Supplied information.
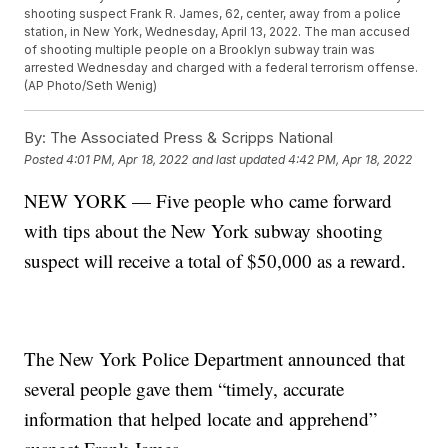
shooting suspect Frank R. James, 62, center, away from a police
station, in New York, Wednesday, April 13, 2022. The man accused
of shooting multiple people on a Brooklyn subway train was
arrested Wednesday and charged with a federal terrorism offense.
(AP Photo/Seth Wenig)
By:
The Associated Press & Scripps National
Posted
4:01 PM, Apr 18, 2022
and last updated
4:42 PM, Apr 18, 2022
NEW YORK — Five people who came forward
with tips about the New York subway shooting
suspect will receive a total of $50,000 as a reward.
The New York Police Department announced that
several people gave them “timely, accurate
information that helped locate and apprehend”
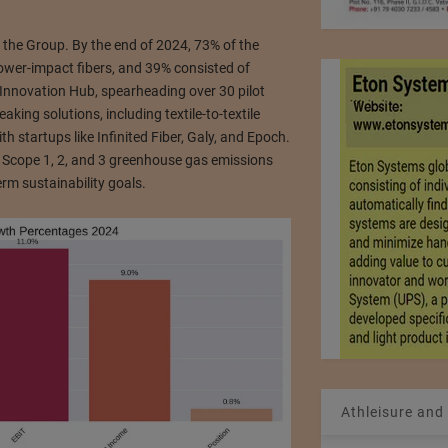
r the Group. By the end of 2024, 73% of the
lower-impact fibers, and 39% consisted of
y Innovation Hub, spearheading over 30 pilot
king solutions, including textile-to-textile
h startups like Infinited Fiber, Galy, and Epoch.
 Scope 1, 2, and 3 greenhouse gas emissions
rm sustainability goals.
Athleisure and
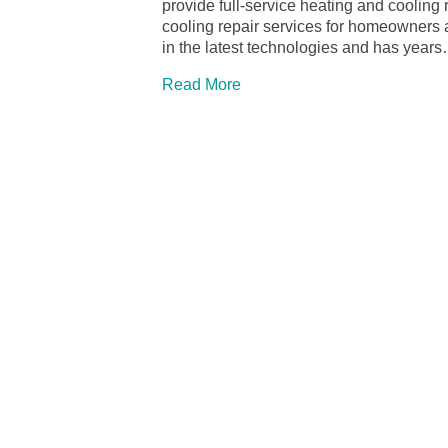
provide full-service heating and cooling 
cooling repair services for homeowners 
in the latest technologies and has year
Read More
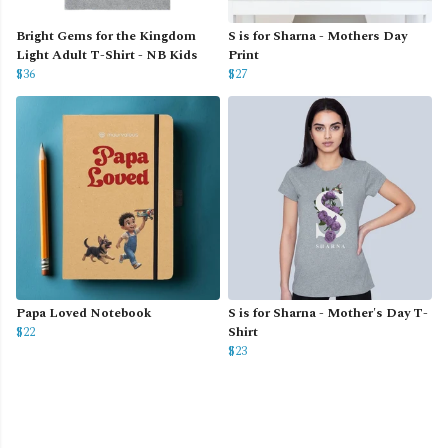
Bright Gems for the Kingdom
S is for Sharna - Mothers Day
Light Adult T-Shirt - NB Kids
Print
$36
$27
Papa Loved Notebook
S is for Sharna - Mother's Day T-
$22
Shirt
$23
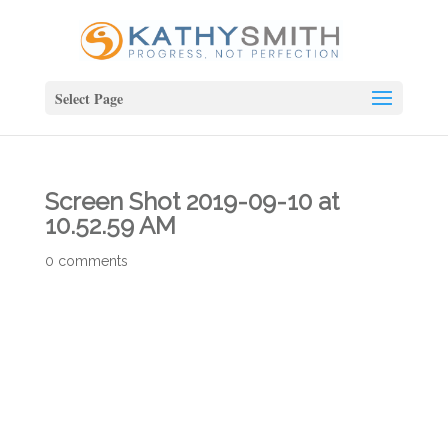
Select Page
Screen Shot 2019-09-10 at
10.52.59 AM
0 comments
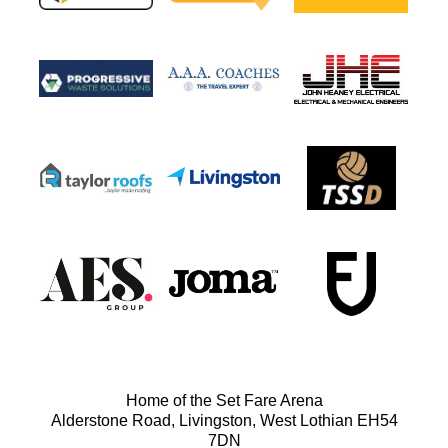
Home of the Set Fare Arena
Alderstone Road, Livingston, West Lothian EH54
7DN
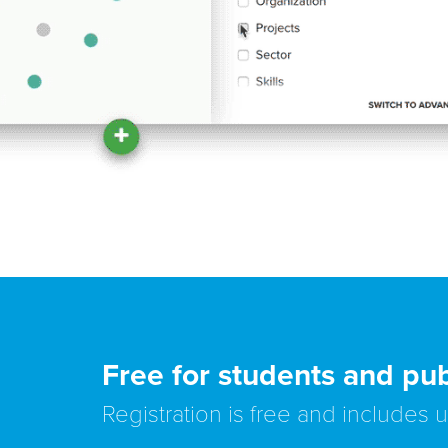
Free for students and pub
Registration is free and includes 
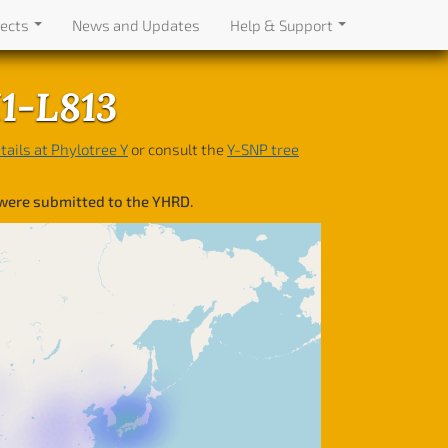
jects
News and Updates
Help & Support
I1-L813
tails at Phylotree Y
or consult the
Y-SNP tree
 were submitted to the YHRD.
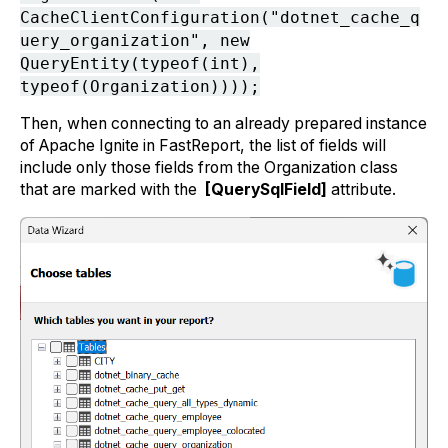
CacheClientConfiguration("dotnet_cache_q
uery_organization", new
QueryEntity(typeof(int),
typeof(Organization))));
Then, when connecting to an already prepared instance
of Apache Ignite in FastReport, the list of fields will
include only those fields from the Organization class
that are marked with the
[QuerySqlField]
attribute.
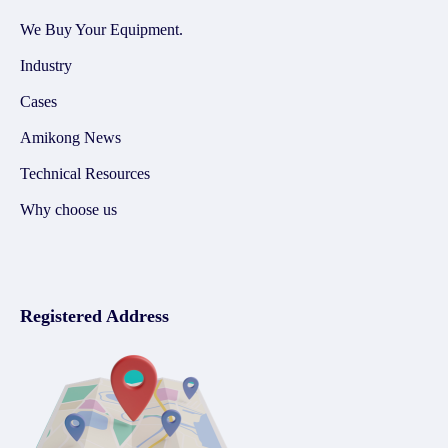
We Buy Your Equipment.
Industry
Cases
Amikong News
Technical Resources
Why choose us
Registered Address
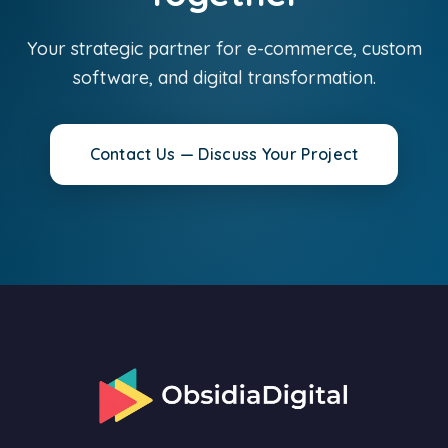
Your strategic partner for e-commerce, custom
software, and digital transformation.
Contact Us — Discuss Your Project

What is needed.
The preceding entries are to be written out again exactly, with the pictures removed.

Finished exercise.
shooting suspect Frank R. James, 62, center, away from a police
station, in New York, Wednesday, April 13, 2022. The man accused
of shooting multiple people on a Brooklyn subway train was
arrested Wednesday and charged with a federal terrorism offense.
(AP Photo/Seth Wenig)
By:
The Associated Press & Scripps National
Posted
4:01 PM, Apr 18, 2022
and last updated
4:42 PM, Apr 18, 2022
NEW YORK — Five people who came forward
with tips about the New York subway shooting
suspect will receive a total of $50,000 as a reward.
The New York Police Department announced that
several people gave them “timely, accurate
information that helped locate and apprehend”
r the Group. By the end of 2024, 73% of the
lower-impact fibers, and 39% consisted of
y Innovation Hub, spearheading over 30 pilot
king solutions, including textile-to-textile
h startups like Infinited Fiber, Galy, and Epoch.
 Scope 1, 2, and 3 greenhouse gas emissions
rm sustainability goals.
Athleisure and
provide full-service heating and cooling 
cooling repair services for homeowners 
in the latest technologies and has year
Read More
Bright Gems for the Kingdom
S is for Sharna - Mothers Day
Light Adult T-Shirt - NB Kids
Print
$36
$27
Papa Loved Notebook
S is for Sharna - Mother's Day T-
$22
Shirt
$23
Select Page
Screen Shot 2019-09-10 at
10.52.59 AM
0 comments
Home of the Set Fare Arena
Alderstone Road, Livingston, West Lothian EH54
7DN
Free for students and pub
Registration is free and includes 
jects
News and Updates
Help & Support
I1-L813
tails at Phylotree Y
or consult the
Y-SNP tree
 were submitted to the YHRD.
CacheClientConfiguration("dotnet_cache_q
uery_organization", new
QueryEntity(typeof(int),
typeof(Organization))));
Then, when connecting to an already prepared instance
of Apache Ignite in FastReport, the list of fields will
include only those fields from the Organization class
that are marked with the
[QuerySqlField]
attribute.
We Buy Your Equipment.
Industry
Cases
Amikong News
Technical Resources
Why choose us
Registered Address
Your strategic partner for e-commerce, custom
software, and digital transformation.
Contact Us — Discuss Your Project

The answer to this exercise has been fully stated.